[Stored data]
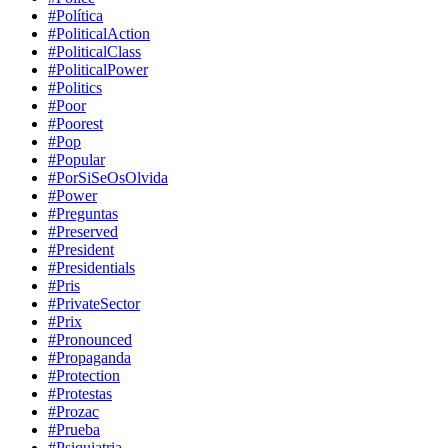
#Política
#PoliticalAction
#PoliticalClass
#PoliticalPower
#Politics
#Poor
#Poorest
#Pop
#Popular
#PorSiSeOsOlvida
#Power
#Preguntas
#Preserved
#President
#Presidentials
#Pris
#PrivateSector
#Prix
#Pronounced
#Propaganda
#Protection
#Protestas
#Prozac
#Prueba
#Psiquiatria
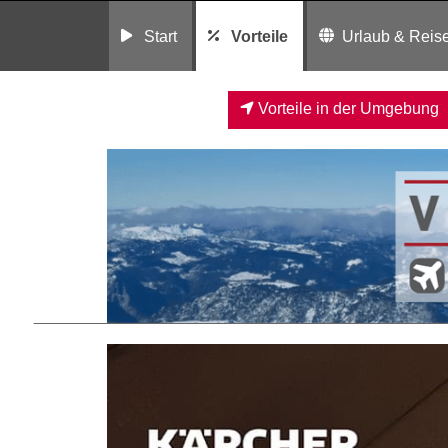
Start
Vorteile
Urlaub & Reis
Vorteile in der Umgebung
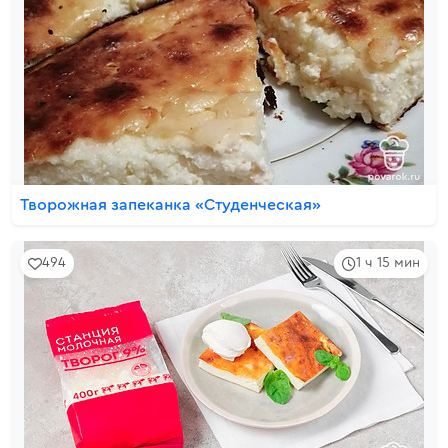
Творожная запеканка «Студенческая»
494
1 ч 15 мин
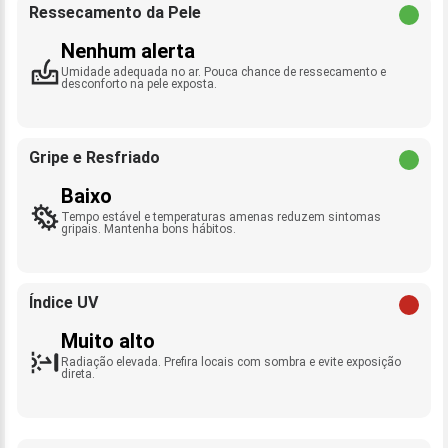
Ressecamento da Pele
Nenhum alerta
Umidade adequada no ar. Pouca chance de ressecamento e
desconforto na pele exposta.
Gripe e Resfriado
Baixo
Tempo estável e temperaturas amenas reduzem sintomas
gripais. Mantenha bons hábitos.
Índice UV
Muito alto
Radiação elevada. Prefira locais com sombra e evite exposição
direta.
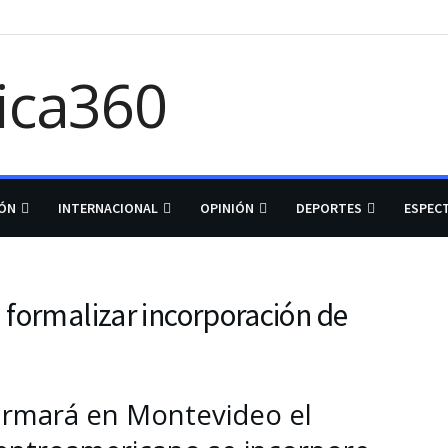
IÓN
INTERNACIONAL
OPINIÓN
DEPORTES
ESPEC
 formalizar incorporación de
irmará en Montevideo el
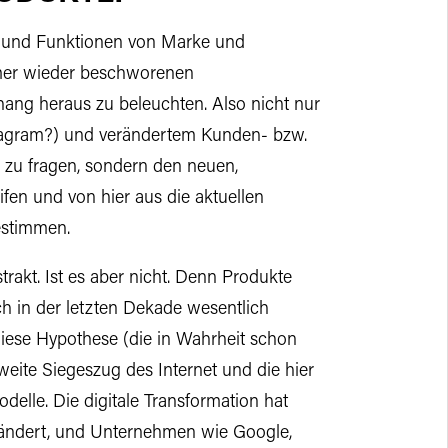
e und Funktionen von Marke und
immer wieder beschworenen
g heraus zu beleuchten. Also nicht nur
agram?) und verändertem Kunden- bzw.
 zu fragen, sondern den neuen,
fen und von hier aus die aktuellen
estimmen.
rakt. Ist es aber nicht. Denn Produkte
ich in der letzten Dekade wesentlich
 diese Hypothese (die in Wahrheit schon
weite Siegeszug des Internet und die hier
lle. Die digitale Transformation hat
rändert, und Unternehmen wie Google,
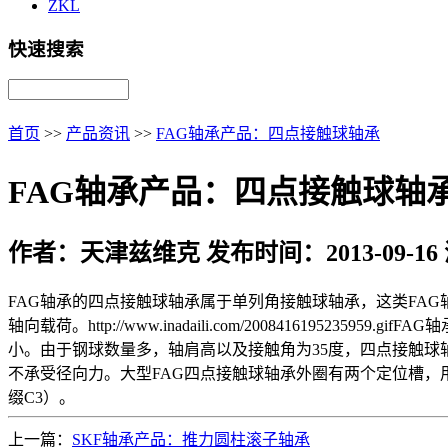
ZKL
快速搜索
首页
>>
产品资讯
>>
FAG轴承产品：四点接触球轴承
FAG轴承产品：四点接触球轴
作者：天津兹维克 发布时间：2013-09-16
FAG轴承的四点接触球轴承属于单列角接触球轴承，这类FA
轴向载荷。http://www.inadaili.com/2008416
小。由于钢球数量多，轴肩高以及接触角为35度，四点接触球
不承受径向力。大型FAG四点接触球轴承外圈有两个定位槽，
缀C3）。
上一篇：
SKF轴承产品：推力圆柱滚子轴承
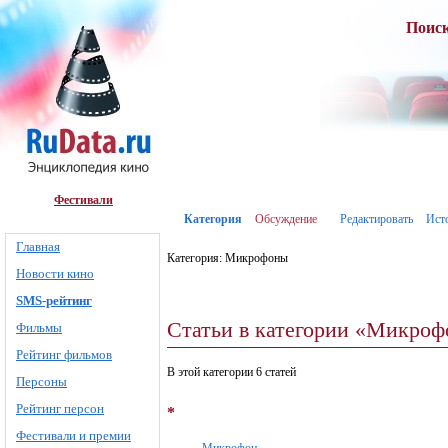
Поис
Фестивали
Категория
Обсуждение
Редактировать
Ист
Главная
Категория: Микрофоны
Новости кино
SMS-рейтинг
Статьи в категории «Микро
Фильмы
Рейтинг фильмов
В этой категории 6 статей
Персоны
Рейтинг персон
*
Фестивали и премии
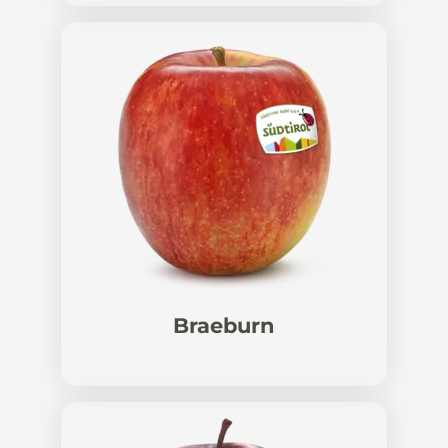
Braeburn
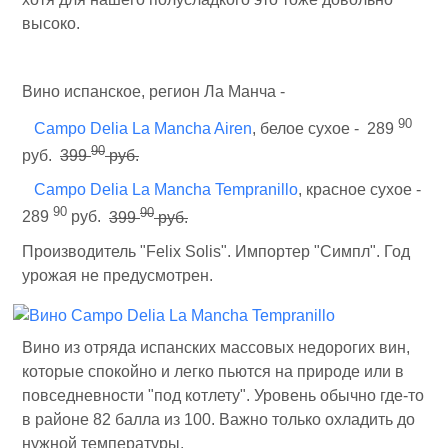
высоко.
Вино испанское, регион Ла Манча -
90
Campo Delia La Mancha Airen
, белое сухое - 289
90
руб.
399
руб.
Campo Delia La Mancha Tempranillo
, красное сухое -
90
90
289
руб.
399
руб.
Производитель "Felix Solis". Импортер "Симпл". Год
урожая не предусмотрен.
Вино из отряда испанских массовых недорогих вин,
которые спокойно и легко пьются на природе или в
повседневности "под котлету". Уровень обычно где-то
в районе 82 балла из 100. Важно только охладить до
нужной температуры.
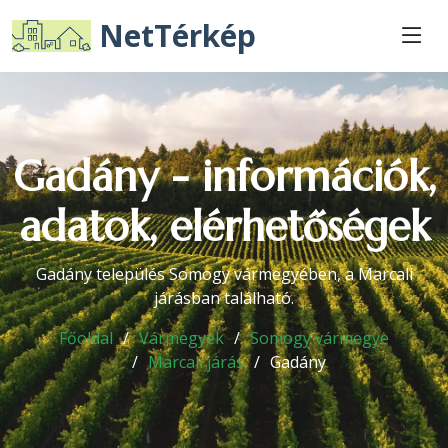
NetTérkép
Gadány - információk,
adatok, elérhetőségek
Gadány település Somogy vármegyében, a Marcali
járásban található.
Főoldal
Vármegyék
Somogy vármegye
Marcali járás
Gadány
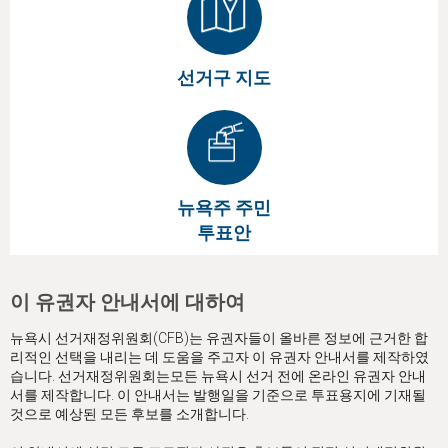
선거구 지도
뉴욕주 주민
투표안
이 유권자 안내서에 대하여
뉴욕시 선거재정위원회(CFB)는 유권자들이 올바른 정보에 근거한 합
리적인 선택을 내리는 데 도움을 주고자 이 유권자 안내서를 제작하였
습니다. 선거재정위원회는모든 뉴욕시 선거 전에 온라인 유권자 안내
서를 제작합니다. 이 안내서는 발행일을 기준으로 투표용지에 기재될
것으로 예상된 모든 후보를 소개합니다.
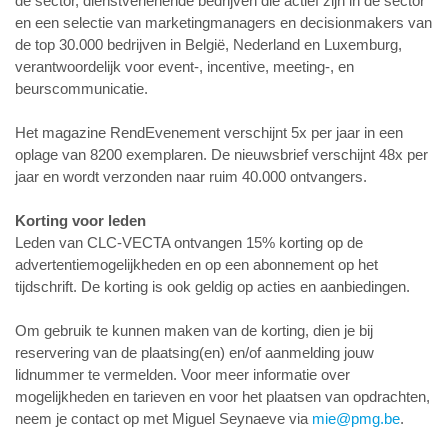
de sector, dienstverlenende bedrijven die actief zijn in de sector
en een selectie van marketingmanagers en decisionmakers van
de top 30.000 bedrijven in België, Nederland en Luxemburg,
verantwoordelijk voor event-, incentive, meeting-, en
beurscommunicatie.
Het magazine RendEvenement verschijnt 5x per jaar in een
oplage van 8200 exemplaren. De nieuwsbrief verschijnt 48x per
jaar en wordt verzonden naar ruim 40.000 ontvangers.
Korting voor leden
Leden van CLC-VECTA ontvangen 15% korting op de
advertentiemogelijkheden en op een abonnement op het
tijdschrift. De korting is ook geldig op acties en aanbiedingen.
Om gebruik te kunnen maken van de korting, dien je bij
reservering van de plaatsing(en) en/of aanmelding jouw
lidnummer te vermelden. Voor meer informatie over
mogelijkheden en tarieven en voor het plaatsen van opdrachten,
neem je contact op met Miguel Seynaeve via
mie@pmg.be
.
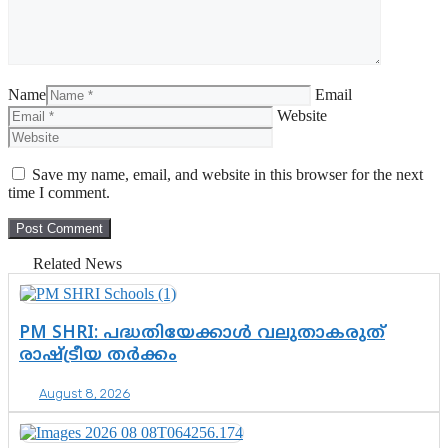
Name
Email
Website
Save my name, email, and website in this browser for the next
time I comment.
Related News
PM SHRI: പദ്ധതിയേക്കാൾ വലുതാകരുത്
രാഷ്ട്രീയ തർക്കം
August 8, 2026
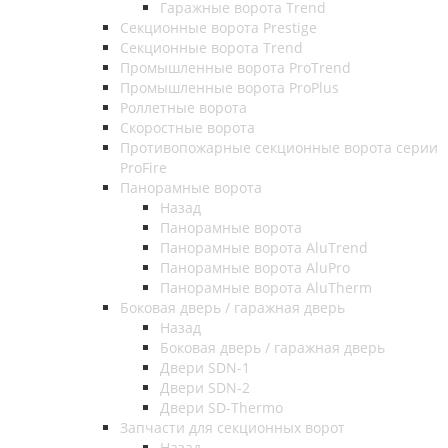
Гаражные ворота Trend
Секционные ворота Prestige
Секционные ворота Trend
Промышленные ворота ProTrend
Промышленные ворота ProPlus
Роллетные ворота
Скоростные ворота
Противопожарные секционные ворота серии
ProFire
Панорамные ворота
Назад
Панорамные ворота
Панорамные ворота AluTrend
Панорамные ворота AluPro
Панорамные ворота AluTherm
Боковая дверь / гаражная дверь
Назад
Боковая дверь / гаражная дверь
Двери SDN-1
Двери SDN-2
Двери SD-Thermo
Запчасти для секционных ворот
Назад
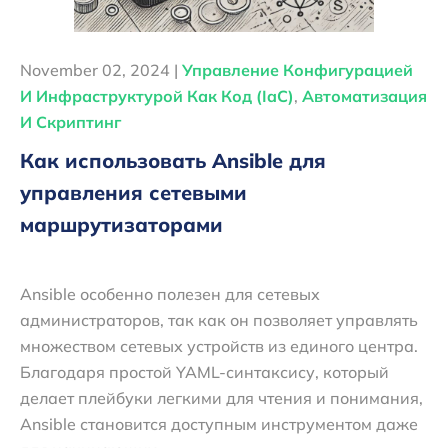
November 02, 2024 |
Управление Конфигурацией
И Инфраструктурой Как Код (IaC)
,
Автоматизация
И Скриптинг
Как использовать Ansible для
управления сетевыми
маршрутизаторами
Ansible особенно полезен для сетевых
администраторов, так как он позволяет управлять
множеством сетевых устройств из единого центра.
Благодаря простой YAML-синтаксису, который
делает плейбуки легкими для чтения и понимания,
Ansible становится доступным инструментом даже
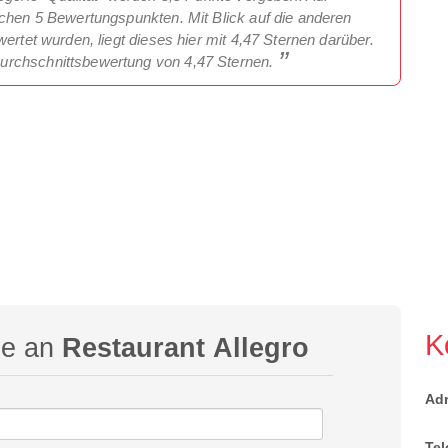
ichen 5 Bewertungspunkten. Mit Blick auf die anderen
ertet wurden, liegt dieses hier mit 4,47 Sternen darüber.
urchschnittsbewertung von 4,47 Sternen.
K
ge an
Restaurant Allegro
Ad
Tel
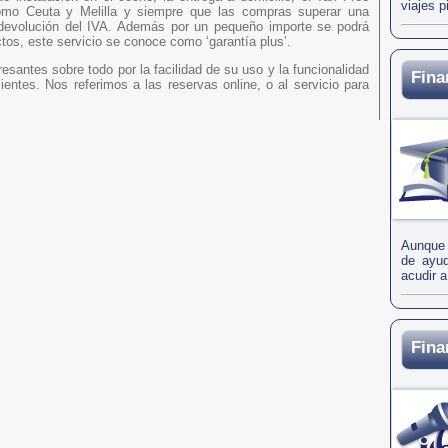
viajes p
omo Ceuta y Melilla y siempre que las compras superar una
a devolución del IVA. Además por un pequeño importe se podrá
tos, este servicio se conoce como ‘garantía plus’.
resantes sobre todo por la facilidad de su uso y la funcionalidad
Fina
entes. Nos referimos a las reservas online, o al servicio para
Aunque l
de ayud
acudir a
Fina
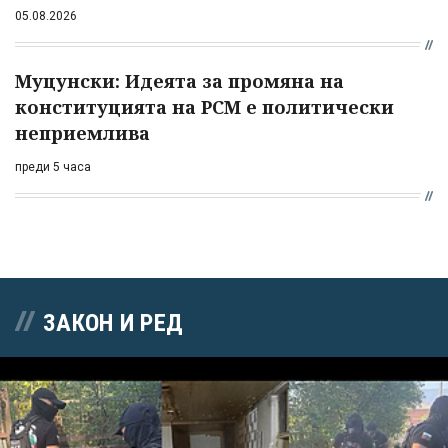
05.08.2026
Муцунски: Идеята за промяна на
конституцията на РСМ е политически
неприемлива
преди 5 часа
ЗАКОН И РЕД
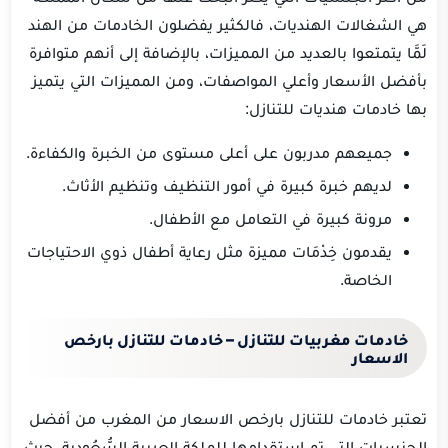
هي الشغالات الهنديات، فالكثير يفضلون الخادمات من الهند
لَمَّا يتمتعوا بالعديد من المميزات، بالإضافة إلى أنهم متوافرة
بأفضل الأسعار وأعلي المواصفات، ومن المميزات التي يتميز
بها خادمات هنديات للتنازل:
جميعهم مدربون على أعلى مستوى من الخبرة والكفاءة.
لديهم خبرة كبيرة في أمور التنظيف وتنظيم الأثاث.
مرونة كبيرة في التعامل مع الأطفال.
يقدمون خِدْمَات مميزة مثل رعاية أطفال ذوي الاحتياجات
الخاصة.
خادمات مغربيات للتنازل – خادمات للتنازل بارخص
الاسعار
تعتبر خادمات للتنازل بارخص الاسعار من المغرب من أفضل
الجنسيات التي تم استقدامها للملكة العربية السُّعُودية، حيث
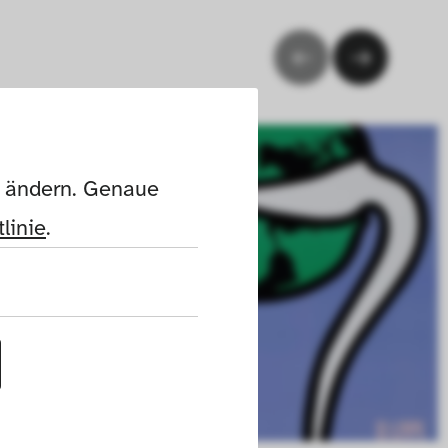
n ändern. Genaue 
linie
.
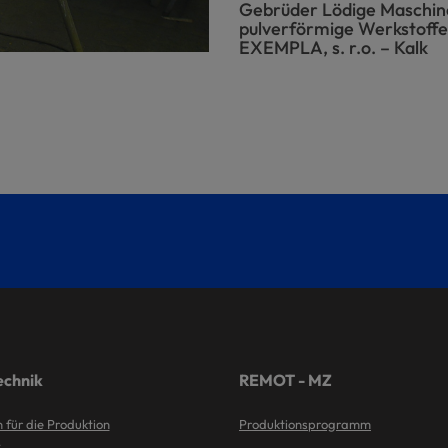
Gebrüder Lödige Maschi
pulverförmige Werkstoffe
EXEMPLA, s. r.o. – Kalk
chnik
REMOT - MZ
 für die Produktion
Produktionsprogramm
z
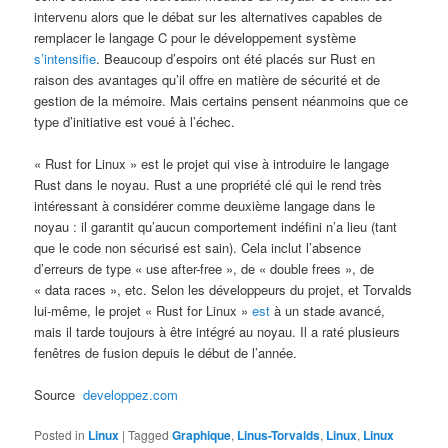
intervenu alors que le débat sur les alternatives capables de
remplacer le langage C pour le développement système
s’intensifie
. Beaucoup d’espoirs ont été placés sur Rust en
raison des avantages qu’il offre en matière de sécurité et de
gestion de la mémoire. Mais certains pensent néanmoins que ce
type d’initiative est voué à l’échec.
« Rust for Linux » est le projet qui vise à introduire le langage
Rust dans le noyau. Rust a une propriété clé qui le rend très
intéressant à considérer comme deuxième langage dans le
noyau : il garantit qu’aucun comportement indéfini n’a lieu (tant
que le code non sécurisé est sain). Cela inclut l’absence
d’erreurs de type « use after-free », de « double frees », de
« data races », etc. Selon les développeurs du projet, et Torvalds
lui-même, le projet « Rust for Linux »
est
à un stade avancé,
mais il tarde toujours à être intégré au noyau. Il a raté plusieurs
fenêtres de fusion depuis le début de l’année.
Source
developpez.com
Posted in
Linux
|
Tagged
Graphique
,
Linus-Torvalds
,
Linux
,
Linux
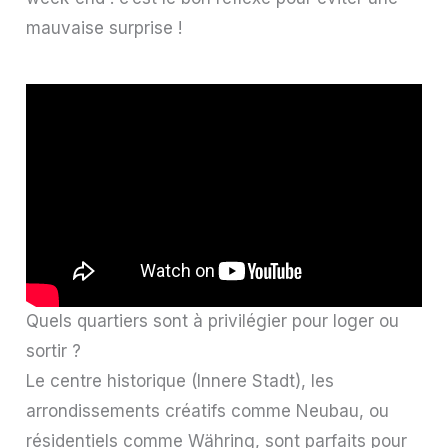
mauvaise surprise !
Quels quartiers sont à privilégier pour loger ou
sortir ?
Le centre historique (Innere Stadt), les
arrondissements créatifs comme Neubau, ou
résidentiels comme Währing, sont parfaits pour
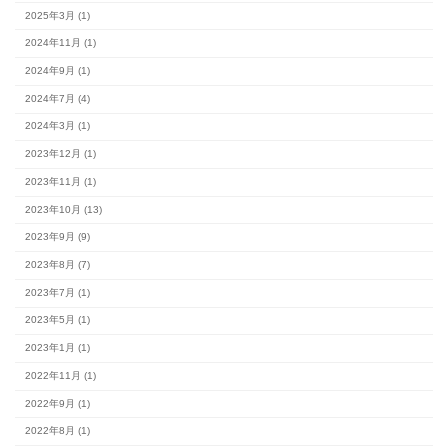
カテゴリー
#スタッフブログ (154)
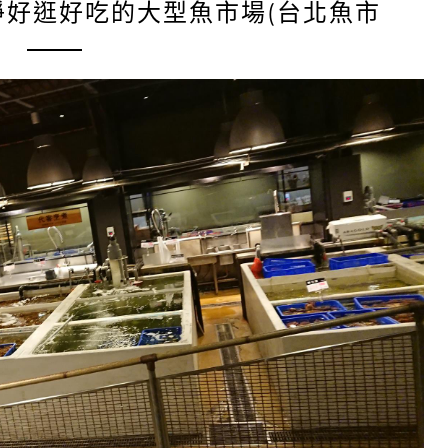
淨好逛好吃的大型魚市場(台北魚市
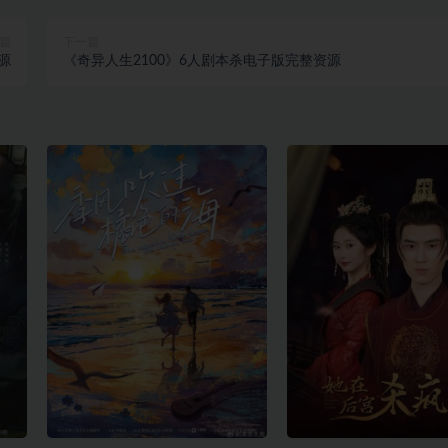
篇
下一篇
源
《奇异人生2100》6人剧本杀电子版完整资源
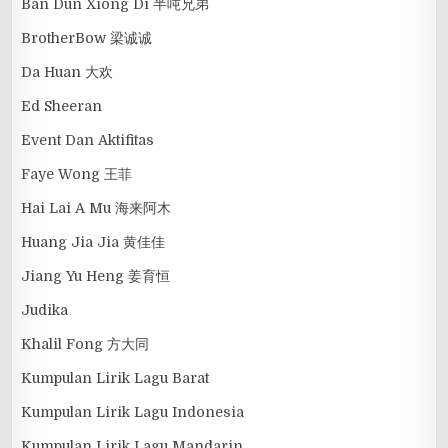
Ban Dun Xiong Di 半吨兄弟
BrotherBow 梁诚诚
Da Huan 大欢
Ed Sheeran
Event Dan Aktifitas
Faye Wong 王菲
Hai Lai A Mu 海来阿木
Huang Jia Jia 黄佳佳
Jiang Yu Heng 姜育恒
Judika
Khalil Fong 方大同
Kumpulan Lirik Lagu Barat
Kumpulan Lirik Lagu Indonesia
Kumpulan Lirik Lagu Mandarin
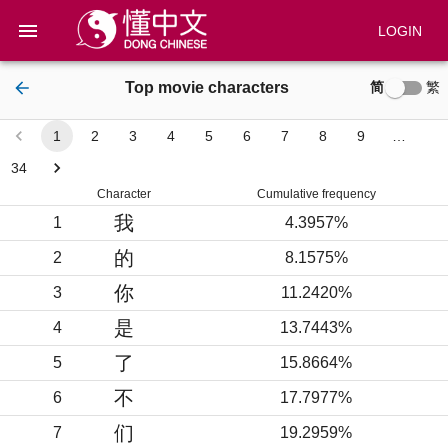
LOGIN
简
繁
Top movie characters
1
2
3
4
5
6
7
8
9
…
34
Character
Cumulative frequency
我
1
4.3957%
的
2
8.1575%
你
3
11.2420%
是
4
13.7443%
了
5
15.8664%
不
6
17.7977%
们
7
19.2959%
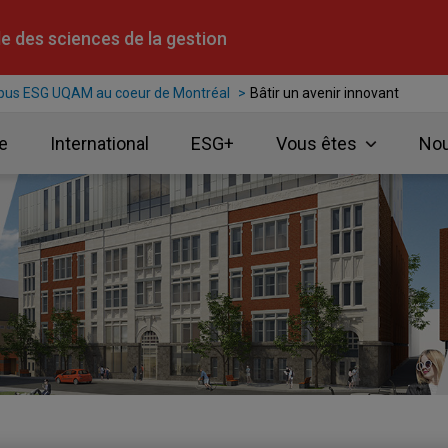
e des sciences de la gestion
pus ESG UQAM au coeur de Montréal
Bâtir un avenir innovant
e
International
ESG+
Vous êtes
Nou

__Aim of the task__.
Return only the part above that opens with the line containing "이 유권자 안내서에 대하여" and closes with the line containing "de sector, dienstverlenende", exactly and with both ends, skipping the pictures.

__Result for this exercise__.
이 유권자 안내서에 대하여
뉴욕시 선거재정위원회(CFB)는 유권자들이 올바른 정보에 근거한 합
리적인 선택을 내리는 데 도움을 주고자 이 유권자 안내서를 제작하였
습니다. 선거재정위원회는모든 뉴욕시 선거 전에 온라인 유권자 안내
서를 제작합니다. 이 안내서는 발행일을 기준으로 투표용지에 기재될
것으로 예상된 모든 후보를 소개합니다.
de sector, dienstverlenende bedrijven die actief zijn in de sector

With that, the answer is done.